The Drill planner in conjunction with Calcite's Volcano planner provides a cost-based index selection. In addition, the Drill planner employs a heuristic to reduce the search space of planning as described in 'Selectivity and thresholds'. For each candidate index it estimates the total cost of the index access plus join-back to primary table cost (for non-covering index). Based on these, the candidate indexes are ranked based on leading selectivity, collation (sortedness) property and whether it is a covering or non-covering index. The top 5 indexes per table are chosen (this number is configurable) to be considered for plan generation. These may also include index intersection. Thus, it is possible that index i1 and i2 may individually not qualify based on selectivity but their combined selectivity after intersection could be low enough to qualify. Once these indexes are chosen, there are 3 types of plans that may be generated: covering index plan, non-covering index plan and index intersection plan. The Volcano planner compares the cumulative cost of all of these plans along with the original full table scan plan and picks the cheapest plan for execution.

*Selectivity and thresholds:* 

For covering index, the Drill planner will generate a covering index plan even up to 100 % estimated selectivity. The expectation is that an index-only plan is going to be cheaper compared to full table scan due to smaller row widths of the index. For non-covering indexes, due to the random I/O nature of the rowkey join-back to primary table, the default selectivity threshold is small: 2.5 %. This is configurable through the setting planner.index.noncovering_selectivity_threshold. If the estimated selectivity of the filter condition is above this threshold, the non-covering index plan is not generated for that index; the rationale for this is that each new plan adds to the search space and increases planning time, so if the estimated row count is already high it is unlikely to be chosen and it is better to prune it out early.
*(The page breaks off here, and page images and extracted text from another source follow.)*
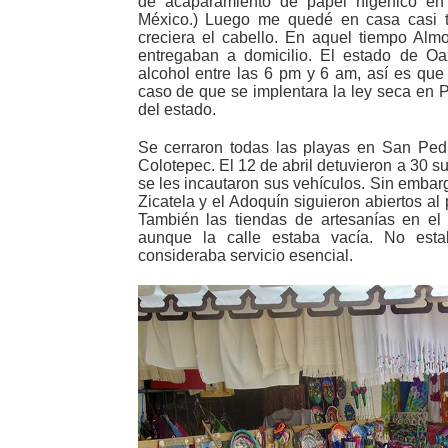
de acaparamiento de papel higénico e
México.) Luego me quedé en casa casi 
creciera el cabello. En aquel tiempo Almo
entregaban a domicilio. El estado de Oa
alcohol entre las 6 pm y 6 am, así es qu
caso de que se implentara la ley seca en 
del estado.
Se cerraron todas las playas en San Ped
Colotepec. El 12 de abril detuvieron a 30 s
se les incautaron sus vehículos. Sin embar
Zicatela y el Adoquín siguieron abiertos al 
También las tiendas de artesanías en el 
aunque la calle estaba vacía. No est
consideraba servicio esencial.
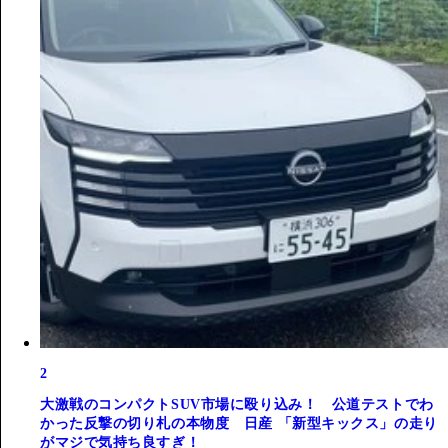
2
大激戦のコンパクトSUV市場に殴り込み！ 公道テストでわ
かった反撃の切り札の本物度 日産 「新型キックス」の走り
がマジで気持ち良すぎ！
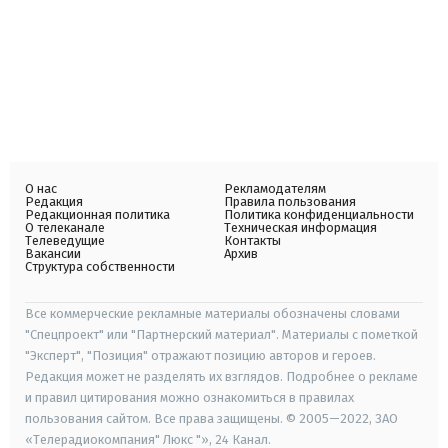
О нас
Рекламодателям
Редакция
Правила пользования
Редакционная политика
Политика конфиденциальности
О телеканале
Техническая информация
Телеведущие
Контакты
Вакансии
Архив
Структура собственности
Все коммерческие рекламные материалы обозначены словами
"Спецпроект" или "Партнерский материал". Материалы с пометкой
"Эксперт", "Позиция" отражают позицию авторов и героев.
Редакция может не разделять их взглядов. Подробнее о рекламе
и правил цитирования можно ознакомиться в правилах
пользования сайтом. Все права защищены. © 2005—2022, ЗАО
«Телерадиокомпания" Люкс "», 24 Канал.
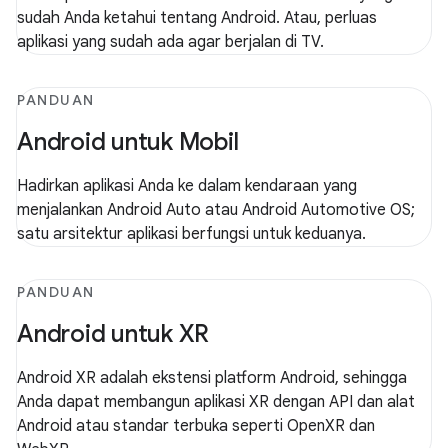
sudah Anda ketahui tentang Android. Atau, perluas
aplikasi yang sudah ada agar berjalan di TV.
PANDUAN
Android untuk Mobil
Hadirkan aplikasi Anda ke dalam kendaraan yang
menjalankan Android Auto atau Android Automotive OS;
satu arsitektur aplikasi berfungsi untuk keduanya.
PANDUAN
Android untuk XR
Android XR adalah ekstensi platform Android, sehingga
Anda dapat membangun aplikasi XR dengan API dan alat
Android atau standar terbuka seperti OpenXR dan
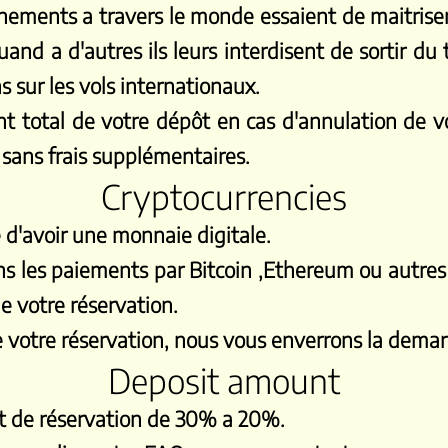
nements a travers le monde essaient de maitriser
and a d'autres ils leurs interdisent de sortir du 
s sur les vols internationaux.
 total de votre dépôt en cas d'annulation de v
 sans frais supplémentaires.
Cryptocurrencies
e d'avoir une monnaie digitale.
ons les paiements par Bitcoin ,Ethereum ou autr
e votre réservation.
s de votre réservation, nous vous enverrons la demar
Deposit amount
t de réservation de 30% a 20%.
In addition, a global configuration setting: planner.enable_index_planning (default is TRUE) enables or disables index planning altogether.

> Add capability to do index based planning and execution
> -------------------------------------------------------
>
>                 Key: DRILL-6381
>                 URL: https://issues.apache.org/jira/browse/DRILL-6381
>             Project: Apache Drill
>          Issue Type: New Feature
>          Components: Execution - Relational Operators, Query Planning &amp; Optimization
>            Reporter: Aman Sinha
>            Assignee: Aman Sinha
>            Priority: Major
>             Fix For: 1.15.0
>
>
> If the underlying data source supports indexes (primary and secondary indexes), Drill should leverage those during planning and execution in order to improve query performance.  
> On the planning side, Drill planner should be enhanced to provide an abstraction layer which express the index metadata and statistics.  Further, a cost-based index selection is needed to decide which index(es) are suitable.  
> On the execution side, appropriate operator enhancements would be needed to handle different categories of indexes such as covering, non-covering indexes, taking into consideration the index data may not be co-located with the primary table, i.e a global index.